- **TASK OBJECTIVE**: Check each line of the listing, and copy it if it contains the word "that".

- **GIVEN INFORMATION**:
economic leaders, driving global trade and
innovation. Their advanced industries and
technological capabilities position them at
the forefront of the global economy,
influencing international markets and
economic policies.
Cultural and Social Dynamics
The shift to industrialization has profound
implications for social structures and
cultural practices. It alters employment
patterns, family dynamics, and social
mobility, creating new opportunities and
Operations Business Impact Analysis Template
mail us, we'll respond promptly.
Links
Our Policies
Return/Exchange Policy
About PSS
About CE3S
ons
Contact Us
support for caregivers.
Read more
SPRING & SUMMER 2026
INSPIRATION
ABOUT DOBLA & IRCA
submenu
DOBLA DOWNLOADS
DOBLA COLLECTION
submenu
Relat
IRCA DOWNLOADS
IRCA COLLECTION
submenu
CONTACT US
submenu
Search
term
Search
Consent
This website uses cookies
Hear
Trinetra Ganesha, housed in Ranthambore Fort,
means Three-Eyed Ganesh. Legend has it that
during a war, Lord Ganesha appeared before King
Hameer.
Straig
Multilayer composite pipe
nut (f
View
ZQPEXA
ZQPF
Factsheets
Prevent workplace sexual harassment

==

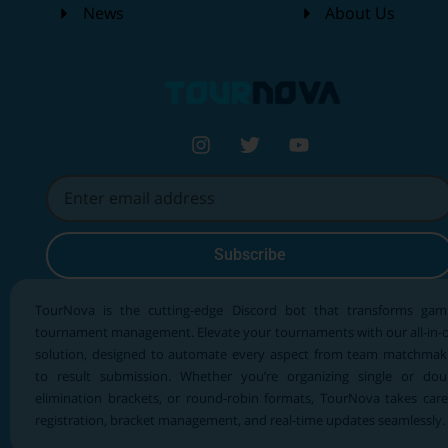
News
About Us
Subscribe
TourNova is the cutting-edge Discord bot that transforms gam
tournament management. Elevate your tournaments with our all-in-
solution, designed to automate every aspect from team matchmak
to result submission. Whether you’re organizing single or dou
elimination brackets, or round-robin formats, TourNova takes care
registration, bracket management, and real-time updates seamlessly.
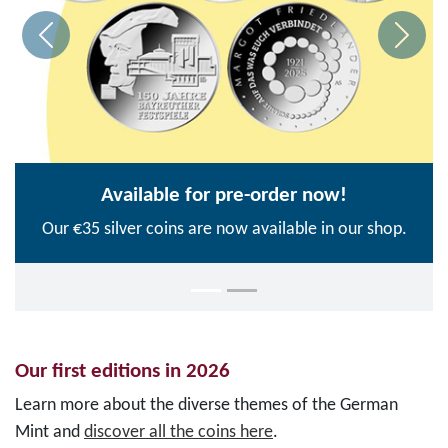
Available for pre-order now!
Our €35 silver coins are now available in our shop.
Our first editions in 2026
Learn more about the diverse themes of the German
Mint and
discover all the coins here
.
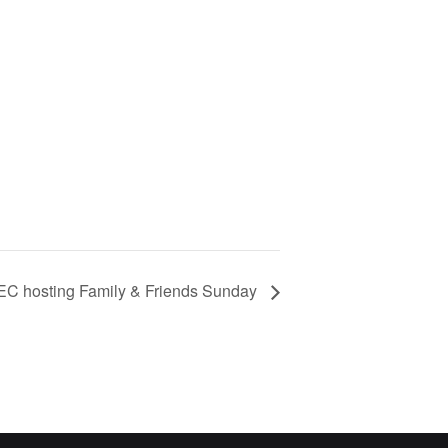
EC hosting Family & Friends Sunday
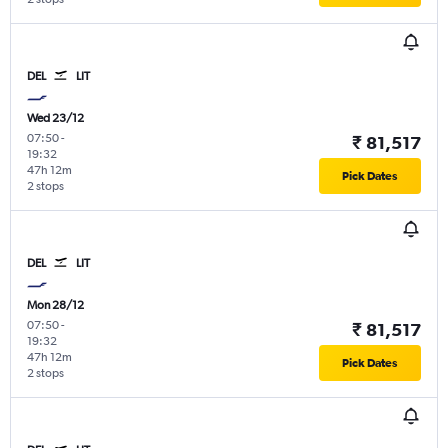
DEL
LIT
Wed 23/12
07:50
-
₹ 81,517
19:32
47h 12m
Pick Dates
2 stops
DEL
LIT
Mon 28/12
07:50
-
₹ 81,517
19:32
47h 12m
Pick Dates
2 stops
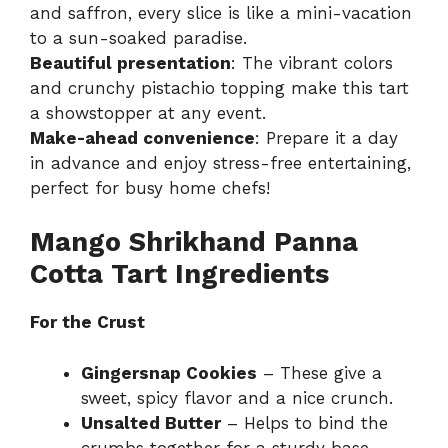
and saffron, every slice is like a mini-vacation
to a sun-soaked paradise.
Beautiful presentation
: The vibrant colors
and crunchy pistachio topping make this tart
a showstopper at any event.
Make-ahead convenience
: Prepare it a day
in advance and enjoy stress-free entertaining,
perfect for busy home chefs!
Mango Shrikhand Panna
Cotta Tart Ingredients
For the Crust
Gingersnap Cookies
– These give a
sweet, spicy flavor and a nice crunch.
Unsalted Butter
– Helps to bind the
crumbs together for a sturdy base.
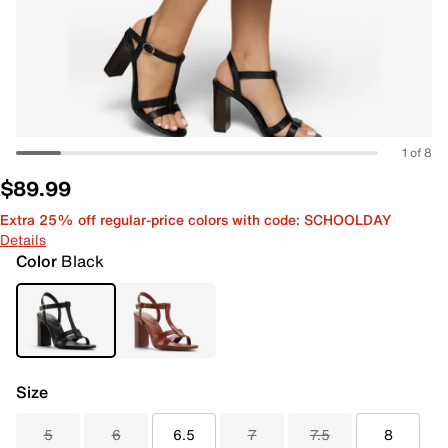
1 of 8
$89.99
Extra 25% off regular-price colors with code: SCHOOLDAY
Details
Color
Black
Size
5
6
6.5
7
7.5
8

- **ANSWER SPACE**:
means Three-Eyed Ganesh. Legend has it that
TourNova is the cutting-edge Discord bot that transforms gam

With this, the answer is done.